Узи не понимал, в чем дело. Он указал на снаряжение утопленника:

— Они забрали баллоны, может, в них была течь. Я спросил его перед погружением, все ли в порядке. Он ответил, что проверял снаряжение два месяца назад. Не знаю, что там стряслось, ведь он был не один, а с инструктором. Надо подождать проверки. Такие вещи могут человека подкосить. Я жду, пока все уйдут отсюда. А вот и твой сын.

Михаэль взглянул на сына, сидевшего неподалеку; тот снимал с себя водолазное снаряжение — ласты, черный костюм и все это время внимательно слушал Гая — инструктора, который помогал ему, непрерывно болтая и жестикулируя.

Лишь увидев сына живым и невредимым, Михаэль понял, как он волновался за него.

— А кто этот парень, что утонул? — спросил он Узи.

— Он из Иерусалима, — рассеянно ответил Узи, — но не коренной житель. Его звали Идо Додай, трудный парень, но вроде все было в порядке. Он начал занятия на курсах еще год назад, продвигался медленно — денег не было. Из университетских. Может, как-то обойдется — я жду, что меня вызовут. С ним инструктор поехал. Не знаю, что тебе еще сказать, — у него жена и маленькая дочь… Авось как-то выкарабкаемся, — добавил Узи слабым голосом, — оборудование у него не наше, у кого-то взял или в подарок получил, когда начал заниматься на курсах, не знаю от кого. О баллонах тоже ничего не знаю. Может, была течь…

— А может, с трубками что-то было не в порядке? — Михаэль вспомнил ту статью в журнале.

Узи внимательно посмотрел на него:

— С каких это пор ты заделался знатоком подводного снаряжения? Ты и в этом специализируешься?

Михаэль протянул другу журнал и вдруг отчетливо вспомнил их совместную подготовку к экзамену по истории — толстенные книги, которые надо было проштудировать. Уже первая из них вызывала в Узи непреодолимую дремоту. За то время, пока Узи с трудом одолевал одну книгу, Михаэль успевал проработать пять других.
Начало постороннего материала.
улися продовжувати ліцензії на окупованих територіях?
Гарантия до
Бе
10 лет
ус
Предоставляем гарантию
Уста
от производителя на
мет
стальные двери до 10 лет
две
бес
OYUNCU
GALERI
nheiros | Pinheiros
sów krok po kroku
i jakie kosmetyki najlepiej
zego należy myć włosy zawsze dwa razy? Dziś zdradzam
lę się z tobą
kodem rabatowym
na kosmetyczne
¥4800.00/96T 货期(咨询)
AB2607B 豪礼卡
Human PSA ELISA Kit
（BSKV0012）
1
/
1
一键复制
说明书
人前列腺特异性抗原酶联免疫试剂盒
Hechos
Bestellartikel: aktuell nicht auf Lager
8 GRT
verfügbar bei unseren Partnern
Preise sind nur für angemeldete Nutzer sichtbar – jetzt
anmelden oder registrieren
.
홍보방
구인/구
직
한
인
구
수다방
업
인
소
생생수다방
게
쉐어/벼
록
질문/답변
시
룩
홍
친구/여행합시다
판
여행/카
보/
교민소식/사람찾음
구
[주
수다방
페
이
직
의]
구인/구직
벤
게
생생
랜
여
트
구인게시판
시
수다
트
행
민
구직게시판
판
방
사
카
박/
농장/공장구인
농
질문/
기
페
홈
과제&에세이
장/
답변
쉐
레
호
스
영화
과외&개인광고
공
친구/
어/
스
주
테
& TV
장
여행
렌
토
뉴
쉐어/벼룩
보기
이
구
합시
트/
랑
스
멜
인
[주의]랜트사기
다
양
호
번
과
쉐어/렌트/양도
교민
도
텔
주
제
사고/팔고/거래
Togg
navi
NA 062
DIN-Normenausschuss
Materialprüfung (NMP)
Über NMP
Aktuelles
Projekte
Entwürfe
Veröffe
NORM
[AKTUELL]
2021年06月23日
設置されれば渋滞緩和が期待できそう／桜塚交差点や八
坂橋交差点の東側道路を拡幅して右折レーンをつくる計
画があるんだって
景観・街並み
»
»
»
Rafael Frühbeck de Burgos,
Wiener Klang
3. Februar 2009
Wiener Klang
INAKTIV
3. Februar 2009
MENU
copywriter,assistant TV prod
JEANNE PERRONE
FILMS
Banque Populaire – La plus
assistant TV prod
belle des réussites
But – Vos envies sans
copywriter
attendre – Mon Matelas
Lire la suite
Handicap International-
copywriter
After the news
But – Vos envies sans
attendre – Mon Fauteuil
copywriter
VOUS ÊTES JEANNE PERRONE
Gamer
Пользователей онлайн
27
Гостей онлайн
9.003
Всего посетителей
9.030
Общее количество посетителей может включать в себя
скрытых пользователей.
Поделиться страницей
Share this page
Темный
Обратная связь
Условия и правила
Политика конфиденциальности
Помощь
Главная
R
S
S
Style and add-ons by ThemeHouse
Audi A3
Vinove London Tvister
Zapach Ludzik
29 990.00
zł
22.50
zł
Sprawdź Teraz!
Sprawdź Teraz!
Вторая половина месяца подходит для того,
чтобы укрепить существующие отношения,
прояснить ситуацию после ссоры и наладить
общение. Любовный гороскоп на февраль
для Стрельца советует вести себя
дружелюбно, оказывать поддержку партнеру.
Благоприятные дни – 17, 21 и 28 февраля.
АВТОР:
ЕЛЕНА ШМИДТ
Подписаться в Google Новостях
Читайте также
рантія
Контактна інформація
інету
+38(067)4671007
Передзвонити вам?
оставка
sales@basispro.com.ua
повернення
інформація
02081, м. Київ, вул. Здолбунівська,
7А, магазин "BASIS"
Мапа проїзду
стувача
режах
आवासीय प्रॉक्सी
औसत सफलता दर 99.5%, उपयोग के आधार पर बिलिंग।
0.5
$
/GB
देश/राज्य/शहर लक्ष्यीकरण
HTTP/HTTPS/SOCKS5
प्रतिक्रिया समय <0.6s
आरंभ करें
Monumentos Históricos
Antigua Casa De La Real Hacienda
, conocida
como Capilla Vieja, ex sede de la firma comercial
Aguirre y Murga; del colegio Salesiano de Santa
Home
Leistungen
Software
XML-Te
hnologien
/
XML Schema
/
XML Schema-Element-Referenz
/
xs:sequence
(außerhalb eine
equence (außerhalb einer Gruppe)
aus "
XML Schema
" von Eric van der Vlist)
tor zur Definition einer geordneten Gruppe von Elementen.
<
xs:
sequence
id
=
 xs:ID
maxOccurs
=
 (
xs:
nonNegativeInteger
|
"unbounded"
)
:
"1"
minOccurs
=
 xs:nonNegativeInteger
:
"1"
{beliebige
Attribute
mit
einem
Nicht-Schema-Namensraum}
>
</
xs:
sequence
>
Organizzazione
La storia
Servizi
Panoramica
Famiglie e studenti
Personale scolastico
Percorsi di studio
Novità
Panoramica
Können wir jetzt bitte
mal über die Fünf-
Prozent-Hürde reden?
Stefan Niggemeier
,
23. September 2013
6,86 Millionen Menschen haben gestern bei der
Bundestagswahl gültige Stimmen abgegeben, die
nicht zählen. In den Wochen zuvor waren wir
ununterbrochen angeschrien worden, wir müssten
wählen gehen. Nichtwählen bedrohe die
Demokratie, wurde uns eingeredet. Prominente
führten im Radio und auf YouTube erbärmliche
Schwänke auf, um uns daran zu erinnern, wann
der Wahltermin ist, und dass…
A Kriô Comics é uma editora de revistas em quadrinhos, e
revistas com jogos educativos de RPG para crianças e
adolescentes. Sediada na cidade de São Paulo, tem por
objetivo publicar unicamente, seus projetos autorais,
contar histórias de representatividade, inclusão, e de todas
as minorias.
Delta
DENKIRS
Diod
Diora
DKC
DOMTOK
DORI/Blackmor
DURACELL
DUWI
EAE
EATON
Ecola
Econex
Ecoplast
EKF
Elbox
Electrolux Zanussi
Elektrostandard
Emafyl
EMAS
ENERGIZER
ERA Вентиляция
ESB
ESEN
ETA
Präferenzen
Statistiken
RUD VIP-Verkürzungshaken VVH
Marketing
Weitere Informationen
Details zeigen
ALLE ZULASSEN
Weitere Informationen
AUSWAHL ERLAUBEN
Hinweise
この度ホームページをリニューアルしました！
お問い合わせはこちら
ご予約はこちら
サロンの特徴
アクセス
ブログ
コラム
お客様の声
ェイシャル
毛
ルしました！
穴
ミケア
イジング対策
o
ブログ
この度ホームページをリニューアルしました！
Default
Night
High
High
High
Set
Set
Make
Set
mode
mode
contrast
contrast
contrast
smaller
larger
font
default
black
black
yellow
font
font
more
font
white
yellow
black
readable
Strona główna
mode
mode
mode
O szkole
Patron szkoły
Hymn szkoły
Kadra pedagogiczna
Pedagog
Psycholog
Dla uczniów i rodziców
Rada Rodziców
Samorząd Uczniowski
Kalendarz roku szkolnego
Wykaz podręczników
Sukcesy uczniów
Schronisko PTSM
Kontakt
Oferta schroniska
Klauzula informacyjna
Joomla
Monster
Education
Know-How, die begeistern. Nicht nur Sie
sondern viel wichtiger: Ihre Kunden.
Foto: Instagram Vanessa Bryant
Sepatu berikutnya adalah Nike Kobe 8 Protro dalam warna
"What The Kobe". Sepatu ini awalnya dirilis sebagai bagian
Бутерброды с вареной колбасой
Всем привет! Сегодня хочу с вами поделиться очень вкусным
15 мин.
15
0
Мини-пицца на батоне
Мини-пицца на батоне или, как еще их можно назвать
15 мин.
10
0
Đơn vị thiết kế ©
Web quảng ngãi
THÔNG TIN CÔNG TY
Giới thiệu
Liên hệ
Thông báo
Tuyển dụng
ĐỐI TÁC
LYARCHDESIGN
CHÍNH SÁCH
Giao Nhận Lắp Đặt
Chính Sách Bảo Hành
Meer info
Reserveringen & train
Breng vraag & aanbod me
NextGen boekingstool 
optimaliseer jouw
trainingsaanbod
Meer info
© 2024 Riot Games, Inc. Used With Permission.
Узи начал рассказывать о происшествии инструктору Юваля Гаю, Юваль тоже внимательно слушал. Гай — молодой рыжеватый парень — реагировал бурно. Веснушки на его лице проступали все явственней по мере того, как он бледнел.

Слыша термины специалистов «атмосферное давление», «клапаны», Михаэль думал лишь о том, как отговорить сына от повторного погружения. Было жарко, Михаэлю захотелось окунуться в морскую голубизну, но он подумал, что на фоне случившейся трагедии это будет выглядеть некой демонстрацией.

Все решилось само собой, когда Узи объявил, что погружений больше не будет. Он собрал инструкторов — четверых загорелых парней, которые выглядели так, будто никогда не носили никакой одежды, кроме плавок. Они уселись в конторе клуба вокруг стола с телефоном.

Михаэля вдруг охватила острая тоска по прошедшим годам юности, по отцу и матери, по «Лебединому озеру», по тому времени, когда первые контакты с европейской культурой буквально обрушились на него вопреки противодействию материнского воспитания.

Они сидели в конторе, ожидая звонка. Узи не хотел уходить, Михаэль остался с ним. Оба молча курили, пепельница все наполнялась. Телефон зазвонил лишь в четыре часа пополудни. Узи ждал второго звонка и сильно закашлялся, прежде чем взять трубку.

Михаэль слышал: «Да», «нет», «понял» и навострил уши, когда Узи сказал:

— Как, по-вашему, я должен этим заниматься? Конечно, я могу туда поехать, я и сам чувствую, что надо это сделать.

Опустив глаза, Узи спросил Михаэля, не хочет ли тот вернуться в Иерусалим сегодня и прихватить его с собой.

— Можно прямо сейчас, если вы не против немного сократить ваше пребывание здесь.

Михаэль вышел поискать сына, тот не стал возражать. Они отправились к Узи домой, чтобы забрать свои вещи. По дороге Юваль сказал:

— Мне довелось перекинуться парой слов с этим парнем, Идо, и мне показалось, что он — в полном порядке. Он сказал, что изучает литературу в университете.